On October 10, 2016, Anheuser-Busch InBev completed its business combination with SABMiller (the Transaction). As previously announced, the combined group will retain the name Anheuser-Busch InBev SA/NV (AB InBev). In connection with the closing, Altria received 185,115,417 restricted shares of AB InBev, representing a 9.6% ownership of AB InBev, and approximately $5.3 billion in pre-tax cash. These results reflect the terms of the partial share alternative (PSA), including proration, and the proceeds from the currency derivatives that Altria entered into to hedge its British pound exposure (Currency Derivatives). Further, Marty Barrington, Altria’s Chairman, CEO and President, and Billy Gifford, Altria’s CFO, have been appointed to AB InBev’s Board of Directors.

As a result of the Transaction, Altria expects to record a total estimated pre-tax gain in its reported earnings of approximately $13.7 billion, or $4.55per share, substantially all of which will be recorded in the fourth quarter of 2016 (the Gain).

Subsequent to the Transaction and through October 24, 2016, Altria purchased approximately 12 million ordinary shares of AB InBev for a total cost of approximately $1.6 billion, thereby increasing Altria’s ownership to approximately 10.2%. For ownership levels at or above 10%, Altria is entitled to foreign tax credits available in connection with dividends Altria receives from AB InBev, as it was with its former SABMiller investment.

Altria will use the equity method of accounting for its investment in AB InBev. As previously disclosed, Altria will report its share of AB InBev’s results using a one-quarter lag because AB InBev’s results will not be available in time to record them in the concurrent period. For example, Altria’s share of AB InBev’s results for the relevant, post-closing portion of the fourth quarter of 2016 will be recorded in Altria’s 2017 first-quarter statement of earnings. Previously, Altria recorded results from its SABMiller investment concurrently with Altria’s reporting calendar.

This timing lag will not affect Altria’s cash flows or quarterly dividends per share, but will impact year-over-year comparability of reported and adjusted diluted EPS in the short-term.

2016 Full-Year Guidance

Altria reaffirms its most recent guidance for 2016 full-year adjusted diluted EPS, which reflects the reporting lag, to be in a range of $2.98 to $3.04. This represents a growth rate of 6.5% to 8.5% from a 2015 adjusted diluted EPS base of $2.80. The guidance excludes the Gain, the gain on the Currency Derivatives incurred from October 1, 2016 through October 14, 2016, charges associated with the facilities consolidation discussed above, and the special items for the first nine months of 2016. (Original Source)
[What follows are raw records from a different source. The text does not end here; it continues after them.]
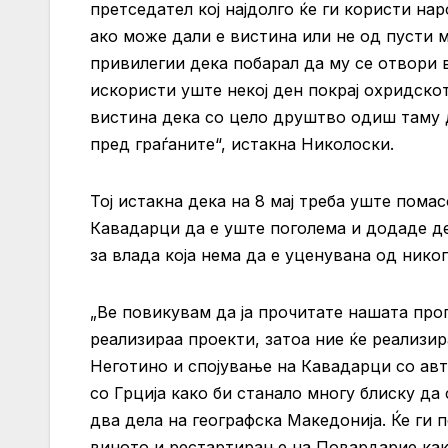
претседател кој најдолго ќе ги користи на
ако може дали е вистина или не од пусти 
привилегии дека побарал да му се отвори 
искористи уште некој ден покрај охридско
вистина дека со цело друштво одиш таму 
пред граѓаните“, истакна Николоски.
Тој истакна дека на 8 мај треба уште помас
Кавадарци да е уште поголема и додаде де
за влада која нема да е уценувана од нико
„Ве повикувам да ја прочитате нашата про
реализираа проекти, затоа ние ќе реализи
Неготино и спојување на Кавадарци со ав
со Грција како би станало многу блиску да
два дела на географска Македонија. Ќе ги 
виното и рестартирање на Повардарие како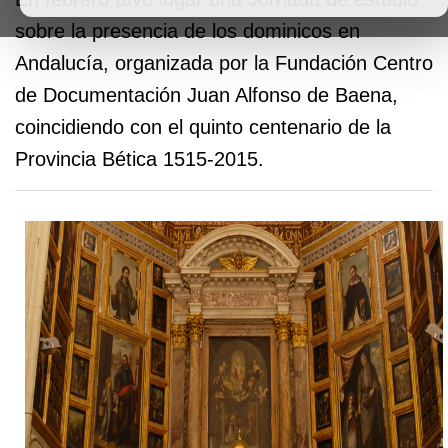
sobre la presencia de los dominicos en
Andalucía, organizada por la Fundación Centro
de Documentación Juan Alfonso de Baena,
coincidiendo con el quinto centenario de la
Provincia Bética 1515-2015.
Shares of Altria are currently trading at $65.27,  up $0.75 or 1.16%. MO has a 1-year high of $70.15 and a 1-year low of $56.15. The stock’s 50-day moving average is $63.00 and its 200-day moving average is $64.37.

On the ratings front, Altria has been the subject of a number of recent research reports. In a report issued on October 11, Jefferies’ analyst Owen Bennett reiterated a Hold rating on MO, with a price target of $70, which represents a potential upside of 8% from where the stock is currently trading. Separately, on September 15, CLSA’s Michael Lavery maintained a Buy rating on the stock and has a price target of $68.

According to TipRanks.com, which ranks over 7,500 financial analysts and bloggers to gauge the performance of their past recommendations, Owen Bennett and Michael Lavery have a yearly average return of 6.3% and 3.5% respectively. Bennett has a success rate of 67% and is ranked #1549 out of 4188 analysts, while Lavery has a success rate of 58% and is ranked #1743.

Overall, 2 research analysts have assigned a Hold rating and 3 research analysts have given a Buy rating to the stock. When considering if perhaps the stock is under or overvalued, the average price target is $73.00 which is 13% above where the stock closed yesterday.